|Title:||Method and composition for pharmaceutical product|
|Abstract:|| This invention is directed to a composition comprising dry granulated tenofovir DF and emtricitabine, and a method for making same. Dry granulation was unexpectedly found to be important in preparing a tenofovir DF containing composition suitable for inclusion in a combination dosage form containing emtricitabine, efavirenz and tenofovir DF.|
|Inventor(s):|| Dahl; Terrence C. (Sunnyvale, CA), Menning; Mark M. (San Francisco, CA), Oliyai; Reza (Burlingame, CA), Yang; Taiyin (Monte Sereno, CA) |
|Assignee:|| Gilead Sciences, Inc. (Foster City, CA) |
|Filing Date:||Jul 29, 2013|
|Claims:||1. A method comprising granulating a composition comprising emtricitabine and tenofovir DF without contacting the composition with a destabilizing amount of liquid water. |
2. The method of claim 1 wherein liquid water is not combined with the composition prior to or during granulation.
3. The method of claim 1 wherein the composition further comprises at least one pharmaceutically acceptable excipient.

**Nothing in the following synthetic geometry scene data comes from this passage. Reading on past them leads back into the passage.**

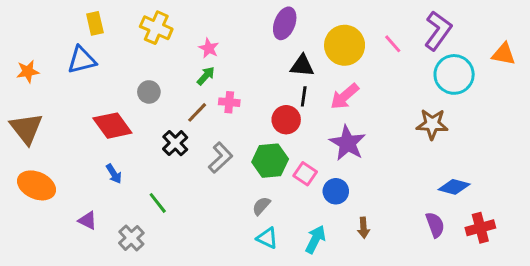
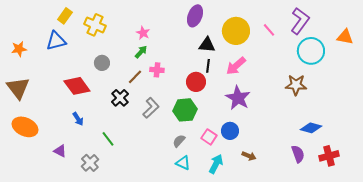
yellow rectangle: (95, 23) -> (65, 16), turned 49
yellow cross: (156, 28) -> (95, 25), moved
pink square: (305, 174) -> (209, 137), moved
brown arrow: (364, 228) -> (249, 156), turned -64

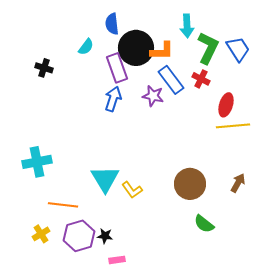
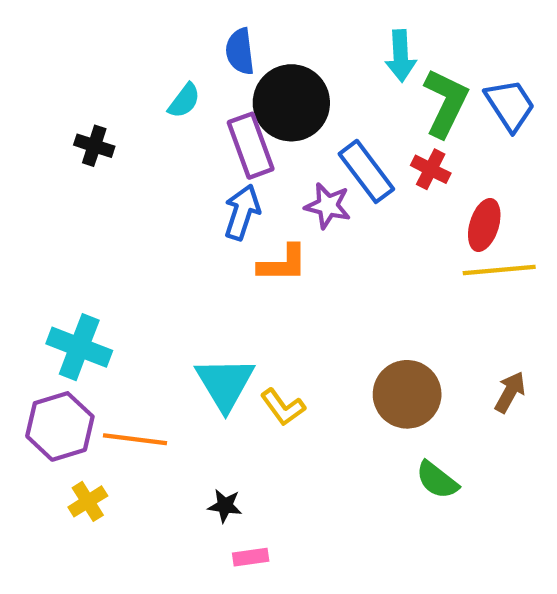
orange L-shape: (162, 51) -> (283, 264), moved
cyan cross: (37, 162) -> (79, 347), turned 32
purple hexagon: (79, 236) -> (60, 426), moved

4. The method of claim 1 wherein granulation comprises aggregating the composition and comminuting it to desired dimensions.
5. The method of claim 4 wherein the aggregation is accomplished by slugging or roller compaction.
6. The method of claim 4 wherein the composition is sieved to recover granules of the desired dimensions.
7. The method of claim 6 wherein the granules are retained by a 1.25 mm mesh.
8. The method of claim 3 wherein the excipient is a lubricant.
9. The method of claim 8 wherein the lubricant is an alkali metal salt of a C8-C18 fatty acid.